O Superior Tribunal de Justiça (STJ) negou um habeas corpus impetrado pela defesa de governador de Mato Grosso, Mauro Mendes. Ele pediu o trancamento da ação penal contra ele por falsidade ideológica, supostamente em conluio com a juíza aposentada da Justiça do Trabalho, Carla Reita Faria Leal. O governador foi procurado, mas ainda não se manifestou.
Mendes é acusado da compra ilegal de um apartamento, em Cuiabá, em um leilão da Justiça do Trabalho. O imóvel foi transferido para a juíza, posteriormente.
Para o ministro Olindo Menezes, relator do recurso, a ação penal deve prosseguir regularmente porque há indícios de delitos imputados ao governador. Segundo ele, neste momento processual, é suficiente a demonstração da ocorrência do fato criminoso e de indícios de autoria, os quais serão apurados com profundidade durante o processo.
"Não se verifica a presença de quaisquer das situações que ensejam o trancamento da ação penal, restando devidamente demonstrado haver indícios mínimos de materialidade e autoria das imputações", concluiu.
Segundo o processo, em 2 de dezembro de 2009, o governador arrematou em leilão um apartamento penhorado no curso de execução trabalhista que tramitou no foro em que atuava a acusada de coautoria.
Na denúncia, foi apontada uma suposta articulação entre o governador e a juíza para inserir declarações falsas em documentos e fraudar a arrematação do imóvel, o qual, dois anos depois, teria sido transferido pelo político à magistrada, em um "simulacro de dação em pagamento".
O caso foi apurado em um processo disciplinar aberto no Tribunal Regional do Trabalho da 23ª Região, que concluiu que houve simulação da compra porque era a única possibilidade de aquisição pela magistrada de um imóvel objeto de leilão.
Simulação
Autor da ação, o Ministério Público Federal (MPF) considerou o negócio uma simulação para contornar a proibição legal que a magistrada teria para arrematar o imóvel, já que era servidora do TRF e ainda tinha atuado como magistrada no processo. O imóvel tinha ido a leilão para o pagamento de indenizações trabalhistas.
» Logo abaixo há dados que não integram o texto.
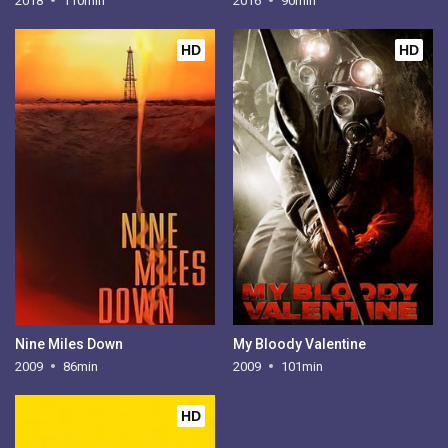
2018
110min
2016
90min
HD
HD
Nine Miles Down
My Bloody Valentine
2009
86min
2009
101min
HD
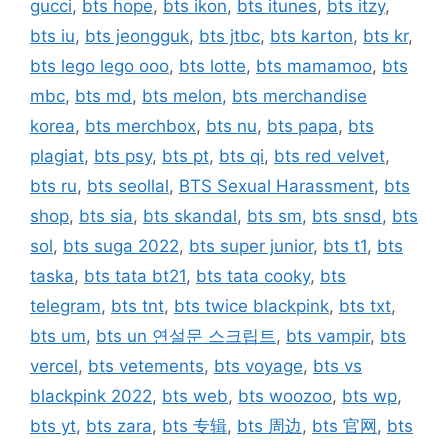
gucci
,
bts hope
,
bts ikon
,
bts itunes
,
bts itzy
,
bts iu
,
bts jeongguk
,
bts jtbc
,
bts karton
,
bts kr
,
bts lego lego ooo
,
bts lotte
,
bts mamamoo
,
bts
mbc
,
bts md
,
bts melon
,
bts merchandise
korea
,
bts merchbox
,
bts nu
,
bts papa
,
bts
plagiat
,
bts psy
,
bts pt
,
bts qi
,
bts red velvet
,
bts ru
,
bts seollal
,
BTS Sexual Harassment
,
bts
shop
,
bts sia
,
bts skandal
,
bts sm
,
bts snsd
,
bts
sol
,
bts suga 2022
,
bts super junior
,
bts t1
,
bts
taska
,
bts tata bt21
,
bts tata cooky
,
bts
telegram
,
bts tnt
,
bts twice blackpink
,
bts txt
,
bts um
,
bts un 연설문 스크립트
,
bts vampir
,
bts
vercel
,
bts vetements
,
bts voyage
,
bts vs
blackpink 2022
,
bts web
,
bts woozoo
,
bts wp
,
bts yt
,
bts zara
,
bts 专辑
,
bts 周边
,
bts 官网
,
bts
Ainda segundo a denúncia, os dois deram uma versão à Justiça de que Mauro teria pego R$ 300 mil emprestados com a juíza e que o imóvel seria o pagamento, mas não conseguiram comprovar o empréstimo.
A magistrada foi aposentada compulsoriamente em 2015. Ela é acusada de se aproveitar da amizade que mantinha com Mauro Mendes, à época prefeito de Cuiabá, para adquirir o imóvel. O apartamento foi arrematado pelo prefeito em 2009 e depois foi comprado pela magistrada por meio de transferências bancárias no valor total de R$ 300 mil.
Em 2018, a Justiça determinou o bloqueio de R$ 300 mil das contas do governador e da juíza aposentada. À época, o juiz federal Raphael Casella de Almeida Carvalho, da 8ª Vara Federal de Cuiabá, disse que havia indícios suficientes da existência do ato de improbidade e da participação deles no crime.
O pedido de habeas corpus foi inicialmente dirigido ao Tribunal Regional Federal da 1ª Região (TRF1), que manteve a ação penal sob o argumento de que a conduta delituosa supostamente praticada justifica o recebimento da denúncia.
No recurso ao STJ, a defesa alegou que deve ser aplicado o princípio da consunção entre os crimes de falsidade ideológica e fraude em arrematação judicial, com a consequente extinção da punibilidade, em decorrência da prescrição da pretensão punitiva.
Além disso, afirmou que a ação civil pública por improbidade administrativa relativa ao caso foi rejeitada pelo TRF1, o que revelaria a alegada ausência de justa causa para a propositura da ação penal.
Para o STJ, o trancamento da ação penal é medida excepcional, só admitida quando fica provada a atipicidade da conduta, a ocorrência de causa extintiva da punibilidade ou, ainda, a ausência de indícios de autoria ou de prova da materialidade. Nenhuma dessas condições, porém, foi verificada no caso.
O ministro Olindo Menezes pontuou que, como as instâncias ordinárias entenderam pelo não cabimento do princípio da consunção, não seria possível adotar posicionamento contrário, pois isso exigiria o reexame das provas do processo, o que é vedado na análise de habeas corpus.